One foot gathered beneath him, then the other. Alarion stood straight and tall before razor sharp maw of a dragon that seemed to smirk at him. He twisted his body, throwing everything he had into a desperate, momentum fueled attack.
The dragon’s jaws closed around him.
Darkness.
And then he was back in the sunlit courtyard, staring at a rolling ball of ink and smoke, Elena standing by his side.
“So, Alarion. What did you learn?” ZEKE was the first to speak, his tone surprisingly gentle.
“I-” Alarion replied haltingly as he reached for his left arm, patting the uninjured limb in utter bewilderment. He looked to the arm, to Elena, to the orb and finally back to Elena, his eyes now narrowed. “-Your magic…”

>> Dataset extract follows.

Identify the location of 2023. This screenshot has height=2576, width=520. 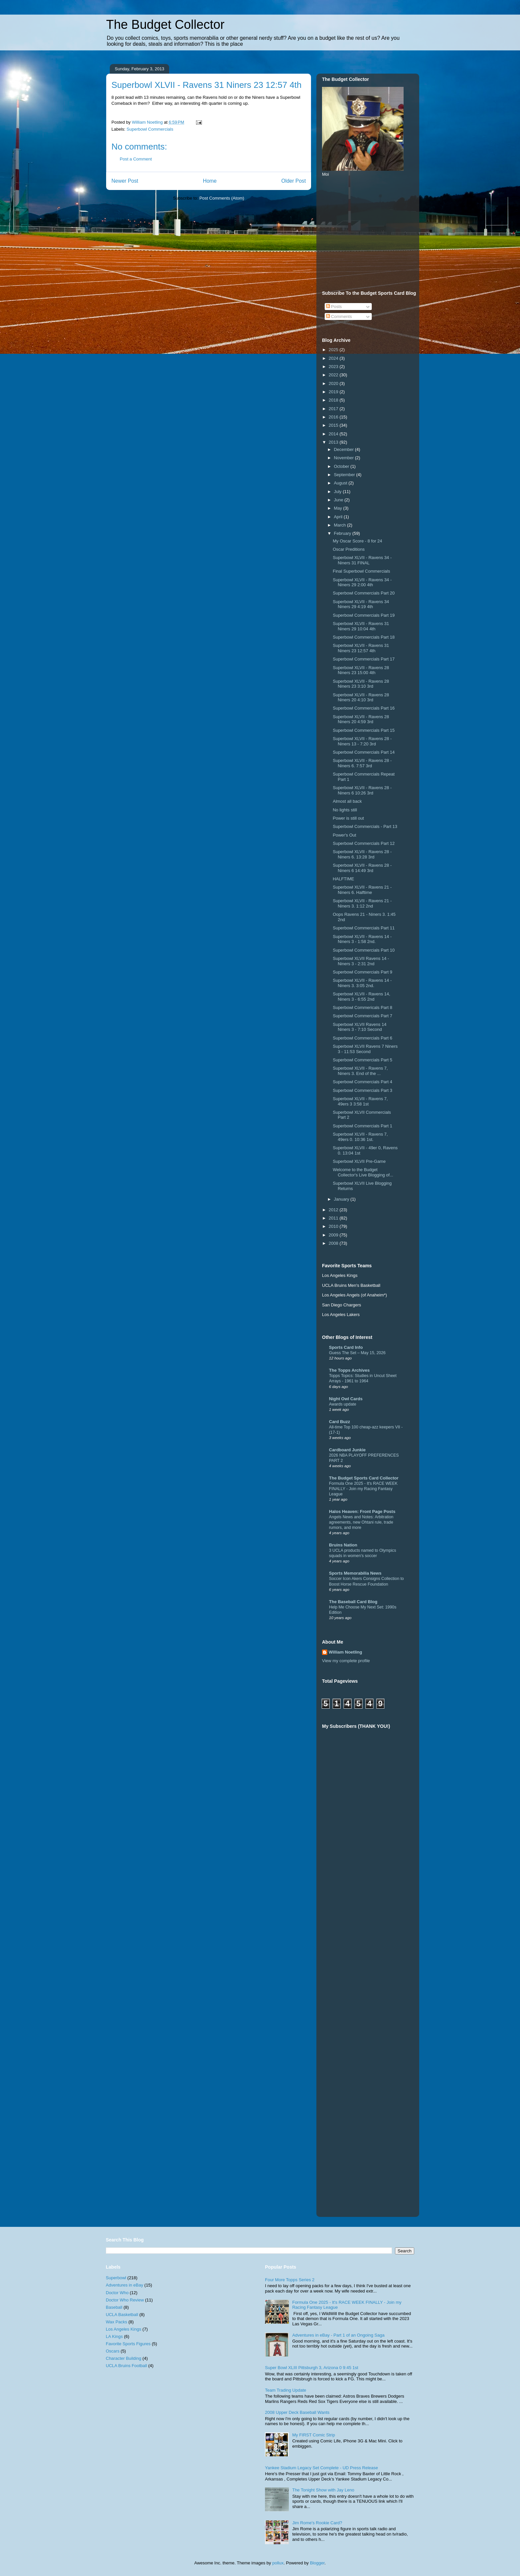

“A modified version of the Void Trap ritual.” She explained. “As the name suggests, the ritual is normally used as a trap to split up groups of enemies, in order to fight them in smaller numbers instead of all together. This variant, Void Arena, creates opponents in the normally empty space as a training exercise. They give essentially no experience, so it is useless once you have a class, but it provides a safe way to practice fundamentals when trying to obtain a new class.”
“What matters is what you learned.” ZEKE cut in, eager to cut away the logistics in favor of the lesson.
“That dragons are stronger than I am?” Alarion said, matter-of-factly.
“Actually.” Elena replied. “The foes in a Void Arena are customized to your abilities. That was no true dragon, barely even a pale imitation of one. It was a fiction just strong enough that a skilled combatant of your level should be able to defeat it.”
“If you were to play to your strengths.” ZEKE chimed in. “Fighting with lighter weapons would allow your hit and move or move and hit tactics to be much more effective and less risky. And since you lack the power to make committing to a single strike viable, you’d lean towards safer tactics of whittling it down over time, exploiting gaps. The weapons are more suited to your personal style of up close striking and-”
“Can I go again?” Alarion asked.
Elena raised an eyebrow. “Taking Ezekial’s advice?”
Alarion shook his head.
“Wielding the greatsword?” She asked.
He nodded.
Alongside them, Zeke merely groaned.